Below the header, all matched experimental spetra are listed and indexed by their scan name and the rank of the matched library spectrum. (Rank R is appended with /R to the scan name). See example [output](example/example_results_control.csv).
Alternatively, a pin-tab format that is readable by Percolator (Käll *et al.*, 2007) can be produced, listing the same scores as features. To obtain this output format, the user needs to specify the output path (*-o*) during mistle-search with the file extension *.pin*. Note that the library label needs to be set correctly at index construction (1: target, -1: decoy libary) and the *results.pin* files of target and decoy search need to be concatenated or merged before using Percolator. It's recommended to use the this python [script](scripts/merge_pin_output.py) to merge the query results and correctly update delta scores.
## Scores
*Similarity* is the preferred baseline score, which is a refined version of the normalized dot product based on square root transformed peak intensities.
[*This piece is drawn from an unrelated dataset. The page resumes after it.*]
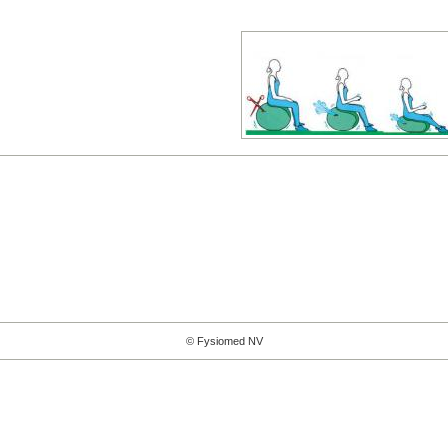
© Fysiomed NV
A *bias* measurement highlights how biased the *similarity* is on a few matching peaks, and a *delta_similarity* score describes the *similarity* difference between the top hit and second-best hit. Additionally, an *annotation_similarity* version of these scores exists, which accounts only for peak intensities matching reference peaks. This is useful when the library consists of fewer annotated or predicted peaks and is less noisy than the query spectra.
As a high-quality discriminant scoring function we suggest the *avg_bias_adjusted_similarity*, which is composed equally of the *similarity* and *annotation similarity* metrics. Specifically, a *bias-adjusted similarity* (*sim2*) is calculated by the product of *similarity* and *(1-bias)* and is averaged between standard and annotation version. This scoring function provides excellent discrimination between target and decoy matches.
## Known issues
### On linux
Input files coming from Windows distributions may have a line ending with \r\n (carriage return). Linux and Mistle require \n as the exclusive line ending.
Remove \r character (char 13) using the following commad line
* *tr -d '\r' < FILE.mgf > FILE_FIXED.mgf*